Working data:
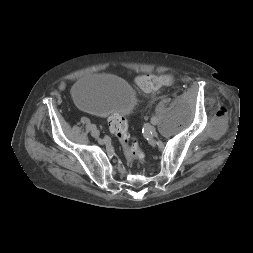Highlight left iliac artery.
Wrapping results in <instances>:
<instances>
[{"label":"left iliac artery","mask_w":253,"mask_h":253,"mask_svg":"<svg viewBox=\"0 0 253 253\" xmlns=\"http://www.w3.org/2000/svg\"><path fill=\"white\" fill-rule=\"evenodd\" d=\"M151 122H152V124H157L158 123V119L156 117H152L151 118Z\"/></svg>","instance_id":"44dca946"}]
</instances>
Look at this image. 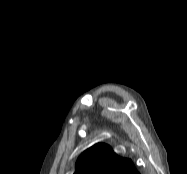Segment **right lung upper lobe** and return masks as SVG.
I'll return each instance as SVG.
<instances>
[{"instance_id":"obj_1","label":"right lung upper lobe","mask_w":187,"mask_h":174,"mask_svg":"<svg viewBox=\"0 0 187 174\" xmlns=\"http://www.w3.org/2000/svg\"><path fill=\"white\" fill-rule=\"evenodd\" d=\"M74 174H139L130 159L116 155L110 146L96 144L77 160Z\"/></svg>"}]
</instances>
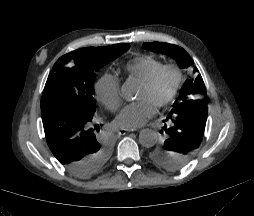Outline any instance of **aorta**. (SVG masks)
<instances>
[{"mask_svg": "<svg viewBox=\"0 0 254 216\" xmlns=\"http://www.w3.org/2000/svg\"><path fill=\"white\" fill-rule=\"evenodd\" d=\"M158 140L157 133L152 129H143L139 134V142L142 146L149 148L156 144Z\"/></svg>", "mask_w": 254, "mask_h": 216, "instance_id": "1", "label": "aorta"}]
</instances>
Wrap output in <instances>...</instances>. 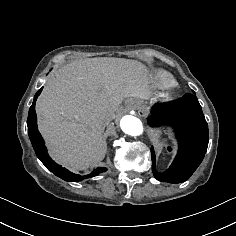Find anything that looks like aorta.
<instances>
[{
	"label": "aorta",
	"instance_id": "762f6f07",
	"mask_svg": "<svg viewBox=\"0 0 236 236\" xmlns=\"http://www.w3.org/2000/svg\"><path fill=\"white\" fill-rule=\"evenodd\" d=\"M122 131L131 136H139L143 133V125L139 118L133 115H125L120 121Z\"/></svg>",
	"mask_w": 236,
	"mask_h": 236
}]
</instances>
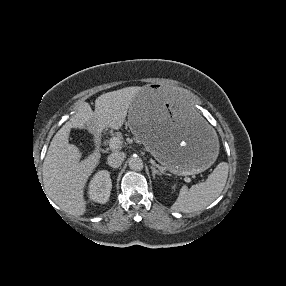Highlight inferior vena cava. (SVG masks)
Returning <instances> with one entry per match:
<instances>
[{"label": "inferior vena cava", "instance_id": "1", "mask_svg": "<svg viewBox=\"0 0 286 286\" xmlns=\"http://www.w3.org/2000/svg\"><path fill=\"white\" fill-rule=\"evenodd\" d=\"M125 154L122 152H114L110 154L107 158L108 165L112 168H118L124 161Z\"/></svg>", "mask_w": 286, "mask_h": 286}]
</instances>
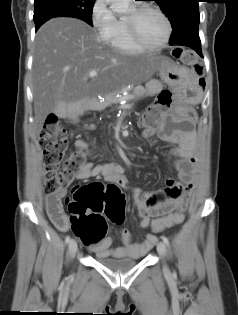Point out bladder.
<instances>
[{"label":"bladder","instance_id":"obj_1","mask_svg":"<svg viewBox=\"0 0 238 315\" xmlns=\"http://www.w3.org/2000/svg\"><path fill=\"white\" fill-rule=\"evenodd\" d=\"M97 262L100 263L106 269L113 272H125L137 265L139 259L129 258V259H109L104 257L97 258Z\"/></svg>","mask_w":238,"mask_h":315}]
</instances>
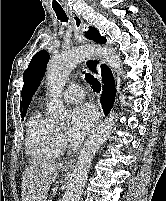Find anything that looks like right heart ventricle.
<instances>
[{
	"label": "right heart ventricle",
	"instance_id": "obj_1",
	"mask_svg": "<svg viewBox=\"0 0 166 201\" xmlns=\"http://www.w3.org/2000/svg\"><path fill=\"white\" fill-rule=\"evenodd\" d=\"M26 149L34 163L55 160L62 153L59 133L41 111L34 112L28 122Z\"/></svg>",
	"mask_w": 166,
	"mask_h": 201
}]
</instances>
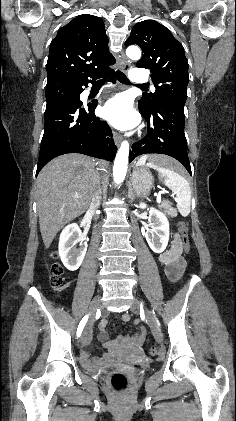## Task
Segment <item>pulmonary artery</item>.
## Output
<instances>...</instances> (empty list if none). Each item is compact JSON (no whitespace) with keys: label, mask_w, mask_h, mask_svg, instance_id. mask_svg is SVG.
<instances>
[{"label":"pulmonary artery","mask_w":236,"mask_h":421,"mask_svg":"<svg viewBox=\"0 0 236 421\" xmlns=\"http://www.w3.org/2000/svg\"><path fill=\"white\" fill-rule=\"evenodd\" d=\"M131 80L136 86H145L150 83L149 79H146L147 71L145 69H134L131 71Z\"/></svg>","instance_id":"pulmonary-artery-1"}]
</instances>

Problem:
With pictures omitted, restate word for word every line above from the one containing "Find anything that looks like right" to the end of the entries.

Written reply:
Find anything that looks like right heart ventricle.
<instances>
[{
	"label": "right heart ventricle",
	"instance_id": "obj_1",
	"mask_svg": "<svg viewBox=\"0 0 166 201\" xmlns=\"http://www.w3.org/2000/svg\"><path fill=\"white\" fill-rule=\"evenodd\" d=\"M26 149L34 163L55 160L62 153L59 133L41 111L34 112L28 122Z\"/></svg>",
	"mask_w": 166,
	"mask_h": 201
}]
</instances>
## Task
Segment <item>pulmonary artery</item>.
## Output
<instances>...</instances> (empty list if none). Each item is compact JSON (no whitespace) with keys: label, mask_w, mask_h, mask_svg, instance_id. mask_svg is SVG.
<instances>
[{"label":"pulmonary artery","mask_w":236,"mask_h":421,"mask_svg":"<svg viewBox=\"0 0 236 421\" xmlns=\"http://www.w3.org/2000/svg\"><path fill=\"white\" fill-rule=\"evenodd\" d=\"M131 80L136 86H145L150 83L149 79H146L147 71L145 69H134L131 71Z\"/></svg>","instance_id":"pulmonary-artery-1"}]
</instances>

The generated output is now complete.